Start of RECORDS SHOWN

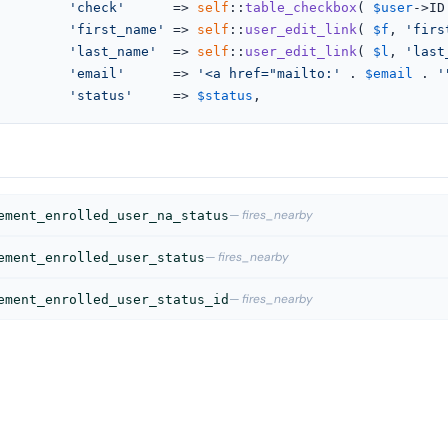
'check'
      => 
self
::
table_checkbox
( 
$user
->ID 
'first_name'
 => 
self
::
user_edit_link
( 
$f
, 
'firs
'last_name'
  => 
self
::
user_edit_link
( 
$l
, 
'last
'email'
      => 
'<a href="mailto:'
 . 
$email
 . 
'
'status'
     => 
$status
,
— fires_nearby
ement_enrolled_user_na_status
— fires_nearby
ement_enrolled_user_status
— fires_nearby
ement_enrolled_user_status_id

End of RECORDS SHOWN

Now transcribe all the entries above exactly, so that no picture is carried over.

▶ **COMPLETED TASK**
'check'
      => 
self
::
table_checkbox
( 
$user
->ID 
'first_name'
 => 
self
::
user_edit_link
( 
$f
, 
'firs
'last_name'
  => 
self
::
user_edit_link
( 
$l
, 
'last
'email'
      => 
'<a href="mailto:'
 . 
$email
 . 
'
'status'
     => 
$status
,
— fires_nearby
ement_enrolled_user_na_status
— fires_nearby
ement_enrolled_user_status
— fires_nearby
ement_enrolled_user_status_id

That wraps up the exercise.